Sunday, December 04, 2011

Ibermedia at MoMA: La Yuma

At the current exchange rate, a million dollar baby would be about 22,895,000 Cordoba in Nicaragua. Don’t call for aspiring boxer Virginia “La Yuma, the Wildcat” Roa that. She is not exactly Rocky either. Still, she intends to fight her way out of the Managua barrio in Florence Jaugey’s La Yuma (trailer here), a Nicaraguan production supported by Ibermedia, which screens as part of Iberoamérican Images, MoMA's retrospective tribute to the Iberian and Latin American film consortium.

La Yuma is in with a gang, but he heart is in boxing. Waging a cold war with her mother’s loutish live-in boyfriend, her home life is not great, but it fuels her training. Her punk brother does not make things any easier. Yet, he inadvertently precipitates her class-spanning romance when Yuma returns a computer disk to Ernesto, the university student he mugged. With one of Managua’s top trainers taking her on, things appear to be on track for Yuma, but the gang still considers her one of their own.

While not a boxing film in the tradition of Cinderella Man, La Yuma does not cheat fans of the gentlemanly art of self-defense, including one full length four-round amateur bout, as well as a generous helping of sparring. The “Wildcat,” played by Alma Blanco, is an engaging underdog, small but quick, with convincing technique and footwork. She is quite a good romantic lead as well, tough and tender in her scenes with Ernesto.

Indeed, Blanco has star power, but her partner, not so much. However, Eliézer Traña has an undeniable presence as Yader, her former trainer, an unusually well developed platonic best friend character, who also offers something for the ladies as a part-time cut-rate Chippendale dancer.

La Yuma is gritty and naturalistic, but Jaugey wisely resists the temptation to revel in the meanness of the barrio. Rather, she keeps things moving along at a healthy clip. In fact, she throws the audience a third act curve ball that might confuse some viewers (since it leaves many subplots unresolved), but is actually quite satisfying.

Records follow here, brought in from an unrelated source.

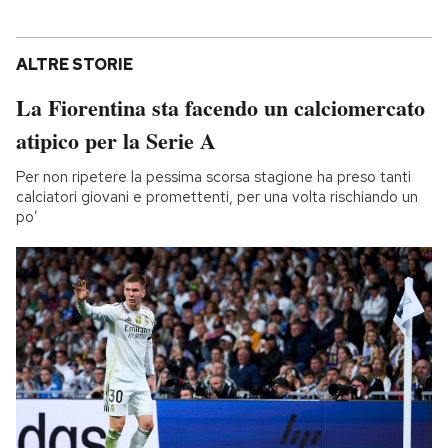
ALTRE STORIE
La Fiorentina sta facendo un calciomercato
atipico per la Serie A
Per non ripetere la pessima scorsa stagione ha preso tanti
calciatori giovani e promettenti, per una volta rischiando un
po’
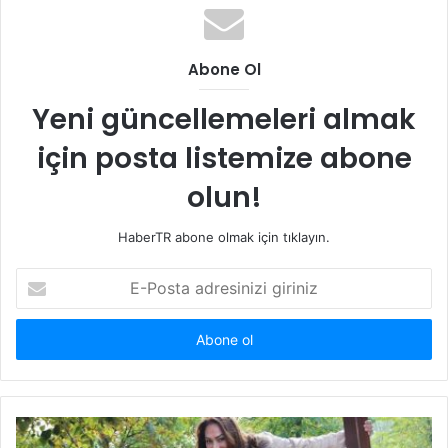
Abone Ol
Yeni güncellemeleri almak
için posta listemize abone
olun!
HaberTR abone olmak için tıklayın.
E-
Posta
adresinizi
giriniz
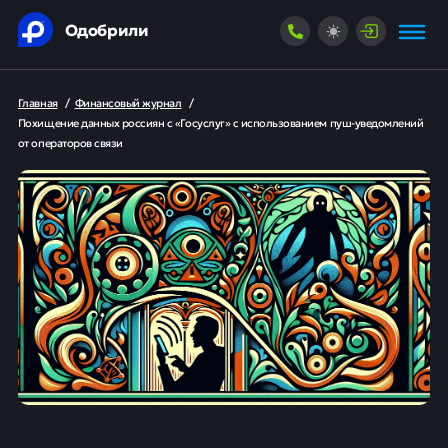
Одобрили
Главная
/
Финансовый журнал
/
Похищение данных россиян с «Госуслуг» с использованием пуш-уведомлений
от операторов связи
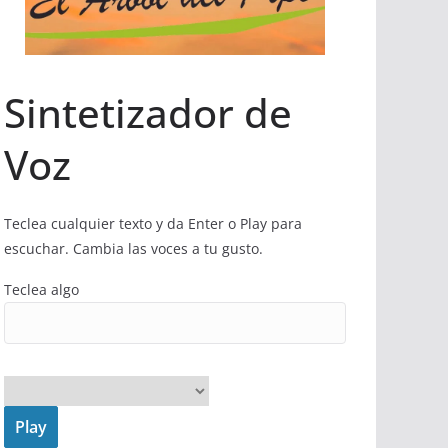
Sintetizador de
Voz
Teclea cualquier texto y da Enter o Play para
escuchar. Cambia las voces a tu gusto.
Teclea algo
Play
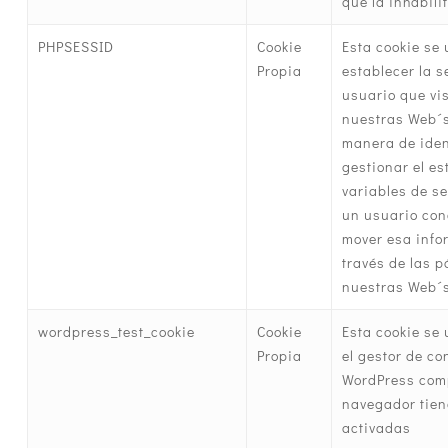
que la inhabilit
PHPSESSID
Cookie
Esta cookie se
Propia
establecer la s
usuario que vi
nuestras Web´
manera de iden
gestionar el es
variables de s
un usuario con
mover esa info
través de las 
nuestras Web´s
wordpress_test_cookie
Cookie
Esta cookie se
Propia
el gestor de co
WordPress comp
navegador tien
activadas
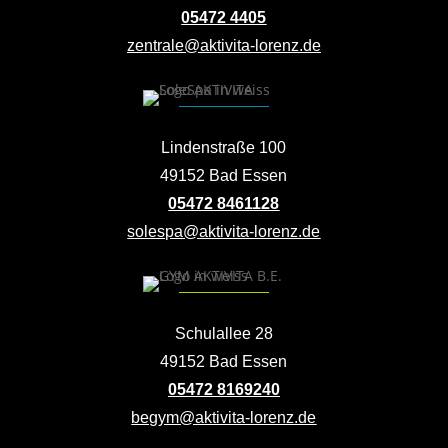
05472 4405
zentrale@aktivita-lorenz.de
Lindenstraße 100
49152 Bad Essen
05472 8461128
solespa@aktivita-lorenz.de
Schulallee 28
49152 Bad Essen
05472 8169240
begym@aktivita-lorenz.de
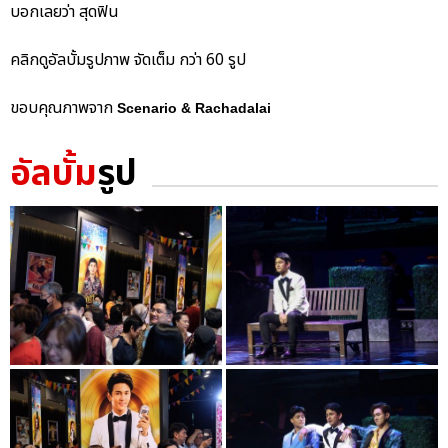
บอกเลยว่า สุดฟิน
คลิกดูอัลบั้มรูปภาพ จัดเต็ม กว่า 60 รูป
ขอบคุณภาพจาก
Scenario & Rachadalai
อัลบั้ม
รูป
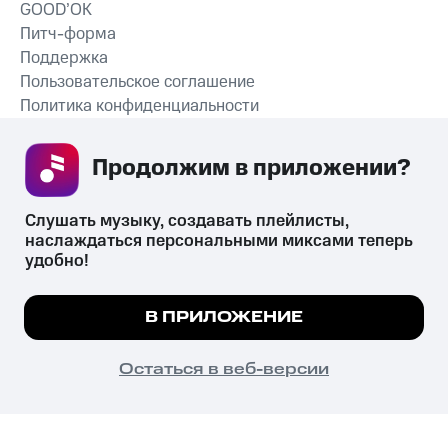
GOOD’OK
Питч-форма
Поддержка
Пользовательское соглашение
Политика конфиденциальности
Рекомендательные технологии
Продолжим в приложении? 
СКАЧАТЬ ПРИЛОЖЕНИЕ
Слушать музыку, создавать плейлисты, 
наслаждаться персональными миксами теперь 
удобно!
Незаконное потребление наркотических средств,
психотропных веществ, их аналогов причиняет вред здоровью,
Мы используем куки, чтобы на сайте все
В ПРИЛОЖЕНИЕ
их незаконный оборот запрещён и влечёт установленную
работало.
Подробнее
законодательством ответственность.
© 2026 ООО «КИОН».
ПОНЯТНО
Остаться в веб-версии
Все права защищены
18+
Главная
В приложение
Избранное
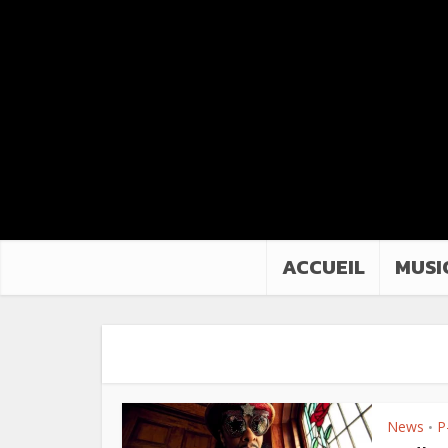
ACCUEIL
MUSI
News
P
•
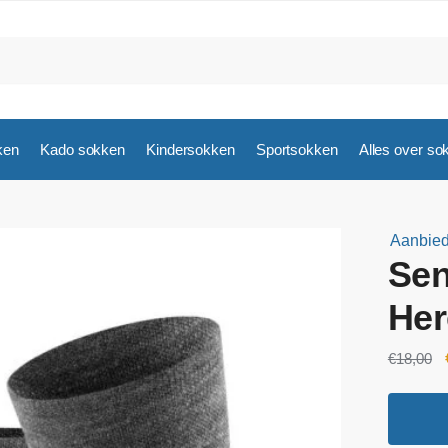
ken
Kado sokken
Kindersokken
Sportsokken
Alles over so
Aanbied
Sen
Her
€
18,00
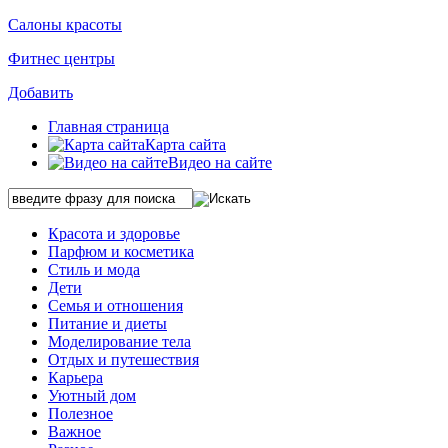
Салоны красоты
Фитнес центры
Добавить
Главная страница
Карта сайта
Видео на сайте
Красота и здоровье
Парфюм и косметика
Стиль и мода
Дети
Семья и отношения
Питание и диеты
Моделирование тела
Отдых и путешествия
Карьера
Уютный дом
Полезное
Важное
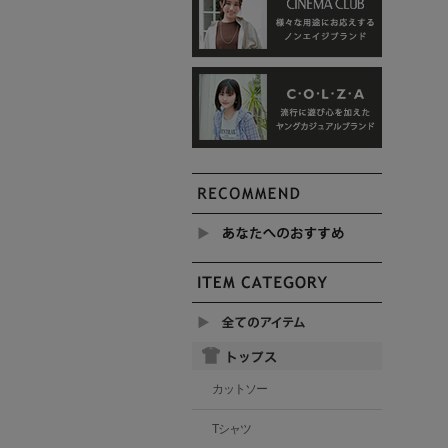
カットソー
Tシャツ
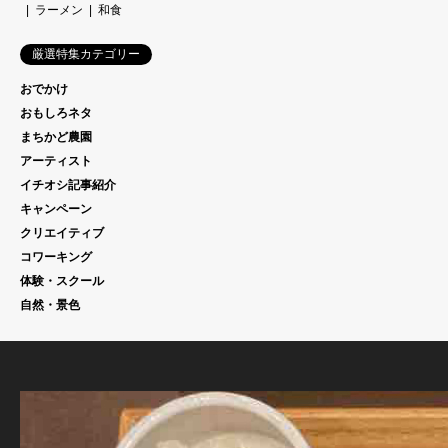
ラーメン
和食
厳選特集カテゴリー
おでかけ
おもしろネタ
まちかど農園
アーティスト
イチオシ記事紹介
キャンペーン
クリエイティブ
コワーキング
体験・スクール
自然・景色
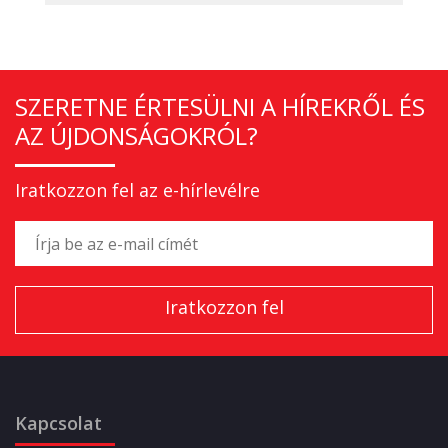
SZERETNE ÉRTESÜLNI A HÍREKRŐL ÉS
AZ ÚJDONSÁGOKRÓL?
Iratkozzon fel az e-hírlevélre
Kapcsolat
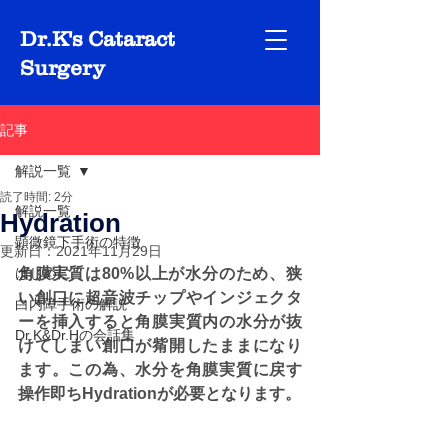
Dr.K's Cataract
Surgery
記事
解説一覧
読了時間: 2分
解説一覧
Hydration
顕微鏡下手術の特徴
更新日：
2021年11月29日
はじめに
角膜実質は80%以上が水分のため、狭
い創口に超音波チップやインジェクタ
白内障手術の解説
ーを挿入すると角膜実質内の水分が抜
Dr.K&Dr.Hの会話集
けてしまい創口が觜開したままになり
ます。この為、水分を角膜実質に戻す
操作即ちHydrationが必要となります。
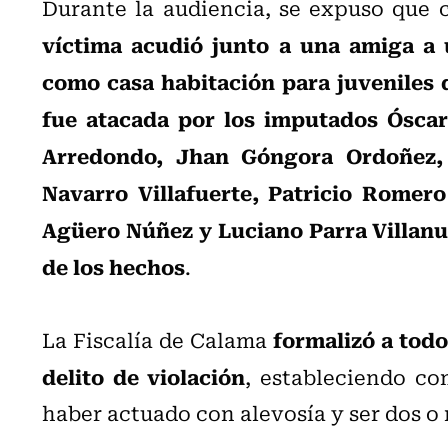
Durante la audiencia, se expuso que 
víctima acudió junto a una amiga a 
como casa habitación para juveniles 
fue atacada por los imputados Óscar
Arredondo, Jhan Góngora Ordoñez, 
Navarro Villafuerte, Patricio Romer
Agüero Núñez y Luciano Parra Villanu
de los hechos
.
formalizó a todo
La Fiscalía de Calama
delito de violación
, estableciendo co
haber actuado con alevosía y ser dos o m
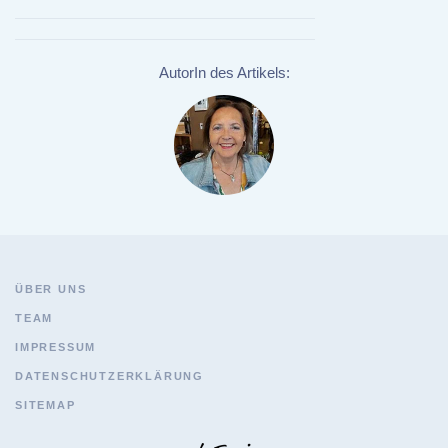
AutorIn des Artikels:
ÜBER UNS
TEAM
IMPRESSUM
DATENSCHUTZERKLÄRUNG
SITEMAP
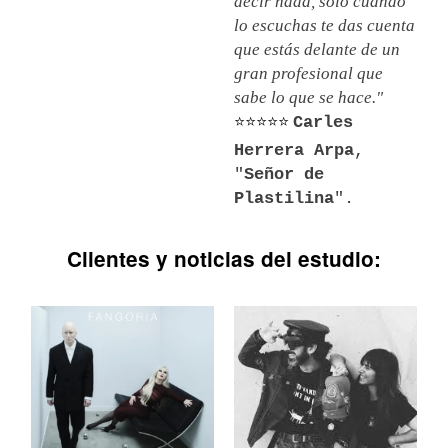
decir nada, solo cuando
lo escuchas te das cuenta
que estás delante de un
gran profesional que
sabe lo que se hace."
⭐⭐⭐⭐⭐
Carles
Herrera Arpa
,
"
Señor de
Plastilina
".
Clientes y noticias del estudio:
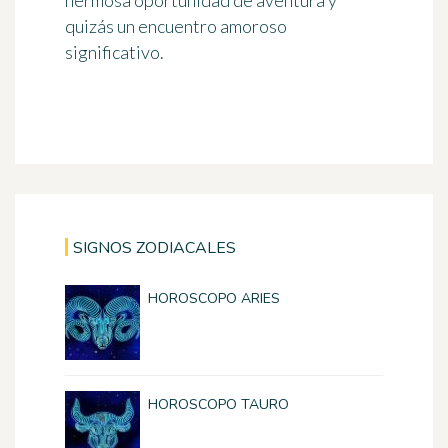
hermosa oportunidad de aventura y
quizás un encuentro amoroso
significativo.
SIGNOS ZODIACALES
HOROSCOPO ARIES
HOROSCOPO TAURO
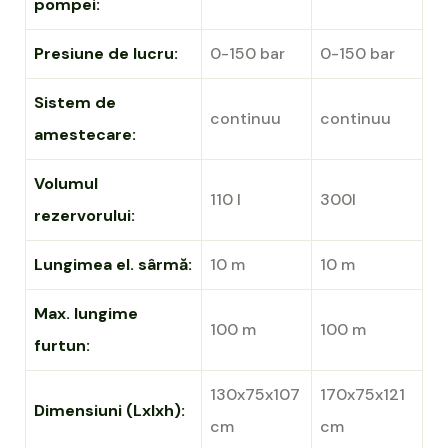
pompei:
Presiune de lucru:
0-150 bar
0-150 bar
Sistem de
continuu
continuu
amestecare:
Volumul
110 l
300l
rezervorului:
Lungimea el. sârmă:
10 m
10 m
Max. lungime
100 m
100 m
furtun:
130x75x107
170x75x121
Dimensiuni (Lxlxh):
cm
cm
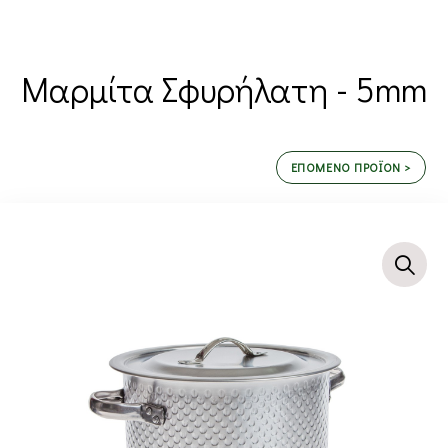
Μαρμίτα Σφυρήλατη - 5mm
ΕΠΟΜΕΝΟ ΠΡΟΪΟΝ >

Jaugey’s film would make an interesting pairing with Gerardo Chijona Valdes’ Ticket to Paradise, which also screens during the Ibermedia retrospective at MoMA. In both films, young protagonists adopt unconventional strategies to get out of their present circumstances. However, both the conditions and method of escape are far more desperate in 1980’s Cuba than contemporary Nicaragua. A visceral portrait social menace and decay, Ticket is not exactly effective propaganda for the current regime, so presumably the support of Ibermedia must have been instrumental to its production.

Sort of a film of empowerment, but in a scrupulously realistic way, La Yuma is definitely recommended when it screens again this Thursday (12/8). Ticket is also well worth seeing when it screens this Friday (12/9) and the following Sunday (12/11) as part of Iberoamérican Images, now underway at MoMA.